Dalam waktu relatif singkat, aksi-aksi protes mahasiswa merebak di berbagai kota. Gerakan itu pun didukung oleh masyarakat darii berbagai kalangan. Tak hanya buruh, pengusaha pun ikut demo. Tak hanya kalangan populis dan "kiri", tetapi kelompok yang berbasis agama dan "kanan" juga meramaikan aksi protes.
Realitas politik menunjukkan bahwa akhirnya pemerintah pun mengalah dan telah menunda kenaikan harga telepon. Bahkan pemerintah sudah pula merevisi kenaikan harga BBM dan listrik. Sebagian aspirasi aksi protes sudah diakomodasi pemerintah.

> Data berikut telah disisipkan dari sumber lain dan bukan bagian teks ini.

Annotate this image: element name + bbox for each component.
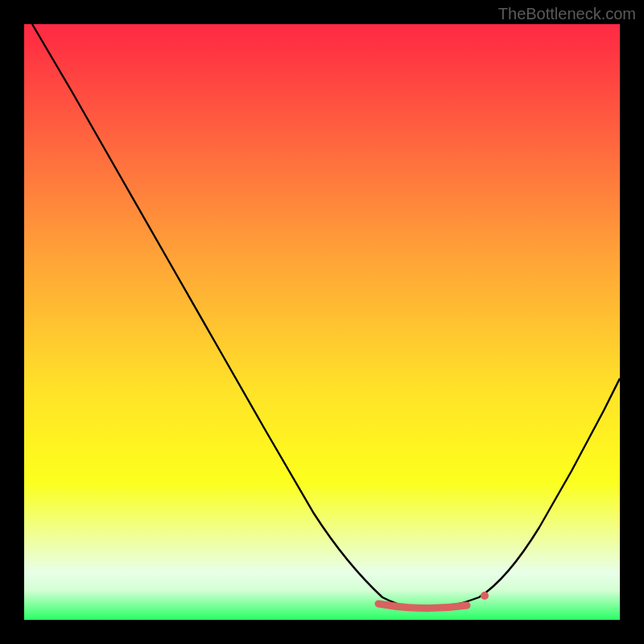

Setelah protes terakomodasi, mengapa aksi mahasiwa belum juga berakhir? Memang harus diakui, saat ini ada sebagian mahasiswa yang memiliki agenda politik yang lebih radikal. Karena, menurut penilaian mereka, yang salah bukan hanya kebijakan menaikkan harga BBM, tarif dasar listrik dan telepon. Pemerintahan dan pemimpin sekarang (Megawati Soekarnoputri) dinilai tidak peka lagi. Kepentingan orang banyak diabaikan, sehingga Megawati harus diturunkan.
Betulkah sikap demikian? Secara substansial mestinya gerakan protes mahasiswa diakhiri. Gerakan itu sudah berprestasi dan berhasil membuat pemerintah merevisi kebijakannya atas BBM, tarif dasar listrik dan telepon. Akibat gerakan mahasiswa, di masa datang pemerintah sekarang mungkin akan lebih sensitif untuk mengambil kebijakan yang tidak populer. Konsultasi publik, sosialisasi, perlu dilakukan lebih dulu sebelum kebijakan tak populer diambil.

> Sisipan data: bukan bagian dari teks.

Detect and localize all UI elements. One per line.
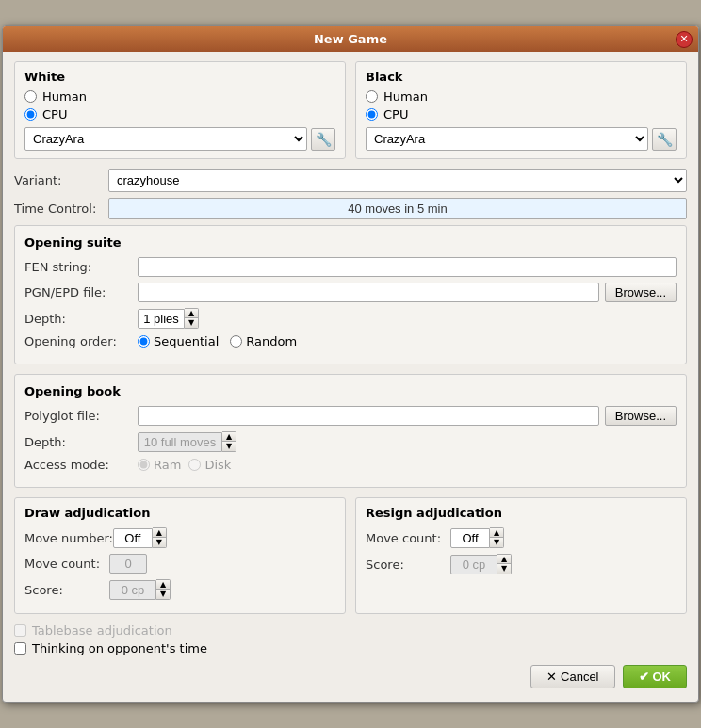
order-label: Opening order: — [24, 334, 138, 348]
players-row: White Human CPU CrazyAra 🔧 Bl — [14, 61, 687, 159]
sequential-text: Sequential — [154, 334, 219, 348]
draw-score-input — [109, 580, 156, 600]
adjudication-row: Draw adjudication Move number: ▲ ▼ Move … — [14, 497, 687, 614]
resign-score-spinner: ▲ ▼ — [450, 554, 512, 574]
thinking-label: Thinking on opponent's time — [32, 641, 207, 655]
book-depth-up-arrow[interactable]: ▲ — [222, 432, 236, 442]
draw-move-count-input — [109, 554, 147, 574]
white-cpu-row: CPU — [24, 107, 335, 121]
opening-suite-box: Opening suite FEN string: PGN/EPD file: … — [14, 225, 687, 364]
random-text: Random — [246, 334, 297, 348]
fen-input[interactable] — [138, 257, 677, 277]
resign-score-input — [450, 555, 497, 574]
white-human-radio[interactable] — [24, 90, 37, 103]
book-depth-arrows: ▲ ▼ — [222, 431, 236, 452]
time-control-input[interactable] — [108, 198, 687, 219]
resign-move-count-arrows: ▲ ▼ — [490, 527, 504, 548]
access-mode-radios: Ram Disk — [138, 458, 231, 472]
draw-score-label: Score: — [24, 583, 109, 597]
draw-move-count-row: Move count: — [24, 554, 335, 574]
black-human-row: Human — [366, 89, 677, 104]
cancel-label: Cancel — [561, 670, 598, 684]
ok-button[interactable]: ✔ OK — [623, 665, 688, 688]
cancel-button[interactable]: ✕ Cancel — [530, 665, 614, 688]
depth-down-arrow[interactable]: ▼ — [185, 318, 198, 328]
resign-score-up[interactable]: ▲ — [497, 555, 511, 564]
draw-score-up[interactable]: ▲ — [156, 580, 170, 590]
draw-move-number-input[interactable] — [113, 528, 153, 548]
black-title: Black — [366, 70, 677, 84]
time-control-row: Time Control: — [14, 198, 687, 219]
draw-move-number-up[interactable]: ▲ — [153, 528, 166, 538]
book-depth-input — [138, 432, 222, 452]
draw-score-down[interactable]: ▼ — [156, 590, 170, 599]
resign-adjud-box: Resign adjudication Move count: ▲ ▼ Scor… — [355, 497, 687, 614]
black-human-radio[interactable] — [366, 90, 378, 103]
tablebase-row: Tablebase adjudication — [14, 623, 687, 638]
tablebase-checkbox — [14, 624, 26, 637]
random-radio[interactable] — [230, 335, 242, 348]
draw-move-count-label: Move count: — [24, 557, 109, 571]
pgn-label: PGN/EPD file: — [24, 285, 138, 299]
draw-move-number-down[interactable]: ▼ — [153, 538, 166, 547]
pgn-browse-button[interactable]: Browse... — [605, 283, 677, 302]
opening-book-box: Opening book Polyglot file: Browse... De… — [14, 374, 687, 488]
draw-move-number-spinner: ▲ ▼ — [113, 527, 167, 548]
draw-move-number-label: Move number: — [24, 531, 113, 545]
variant-select[interactable]: crazyhouse — [108, 169, 687, 192]
polyglot-browse-button[interactable]: Browse... — [605, 406, 677, 426]
white-human-label: Human — [42, 89, 87, 104]
bottom-buttons: ✕ Cancel ✔ OK — [14, 659, 687, 692]
ram-text: Ram — [154, 458, 181, 472]
depth-up-arrow[interactable]: ▲ — [185, 309, 198, 318]
depth-input[interactable] — [138, 309, 185, 329]
white-player-box: White Human CPU CrazyAra 🔧 — [14, 61, 346, 159]
resign-move-count-spinner: ▲ ▼ — [450, 527, 504, 548]
fen-label: FEN string: — [24, 260, 138, 274]
pgn-row: PGN/EPD file: Browse... — [24, 283, 677, 302]
dialog-title: New Game — [314, 32, 387, 46]
thinking-checkbox[interactable] — [14, 642, 26, 655]
white-cpu-label: CPU — [42, 107, 67, 121]
draw-score-spinner: ▲ ▼ — [109, 579, 171, 600]
draw-move-number-row: Move number: ▲ ▼ — [24, 527, 335, 548]
black-wrench-button[interactable]: 🔧 — [652, 128, 677, 151]
polyglot-row: Polyglot file: Browse... — [24, 406, 677, 426]
dialog-body: White Human CPU CrazyAra 🔧 Bl — [3, 52, 698, 702]
depth-spinner: ▲ ▼ — [138, 308, 199, 329]
opening-suite-title: Opening suite — [24, 235, 677, 250]
black-engine-select[interactable]: CrazyAra — [366, 127, 648, 151]
black-engine-row: CrazyAra 🔧 — [366, 127, 677, 151]
opening-book-title: Opening book — [24, 384, 677, 398]
title-bar: New Game ✕ — [3, 26, 698, 52]
white-cpu-radio[interactable] — [24, 108, 37, 121]
polyglot-input[interactable] — [138, 406, 599, 426]
white-wrench-button[interactable]: 🔧 — [311, 128, 335, 151]
book-depth-down-arrow[interactable]: ▼ — [222, 442, 236, 451]
depth-arrows: ▲ ▼ — [185, 308, 199, 329]
thinking-row: Thinking on opponent's time — [14, 641, 687, 655]
resign-score-label: Score: — [366, 558, 450, 572]
random-label: Random — [230, 334, 297, 348]
draw-score-arrows: ▲ ▼ — [156, 579, 171, 600]
tablebase-label: Tablebase adjudication — [32, 623, 172, 638]
disk-label: Disk — [188, 458, 231, 472]
depth-row: Depth: ▲ ▼ — [24, 308, 677, 329]
time-control-label: Time Control: — [14, 202, 108, 216]
book-depth-label: Depth: — [24, 435, 138, 449]
sequential-radio[interactable] — [138, 335, 150, 348]
resign-move-count-up[interactable]: ▲ — [490, 528, 503, 538]
black-cpu-row: CPU — [366, 107, 677, 121]
white-engine-select[interactable]: CrazyAra — [24, 127, 307, 151]
pgn-input[interactable] — [138, 283, 599, 302]
disk-text: Disk — [204, 458, 231, 472]
black-cpu-radio[interactable] — [366, 108, 378, 121]
resign-move-count-down[interactable]: ▼ — [490, 538, 503, 547]
resign-move-count-row: Move count: ▲ ▼ — [366, 527, 677, 548]
resign-score-down[interactable]: ▼ — [497, 564, 511, 574]
access-mode-row: Access mode: Ram Disk — [24, 458, 677, 472]
close-button[interactable]: ✕ — [676, 31, 693, 48]
book-depth-row: Depth: ▲ ▼ — [24, 431, 677, 452]
variant-row: Variant: crazyhouse — [14, 169, 687, 192]
resign-move-count-input[interactable] — [450, 528, 490, 548]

Tampaknya, sebagian kelompok dalam gerakan mahasiswa saat ini tergoda untuk menjatuhkan presiden di tengah jalan. Padahal, secara politik, hampir mustahil presiden dapat diturunkan di tengah jalan hanya karena kebijakannya.
Secara moral, seandainya pun berhasil, gerakan mahasiswa justru menjadi cacat karena tidak menumbuhkan kultur demokrasi yang dibutuhkan untuk mentradisikan pergantian pimpinan hanya melalui pemilu. Terkecuali jika pemimpin yang bersangkutan melakukan pelanggaran hukum tingkat tinggi. Bagaimana dengan Megawati? Anda punya penilain sendiri!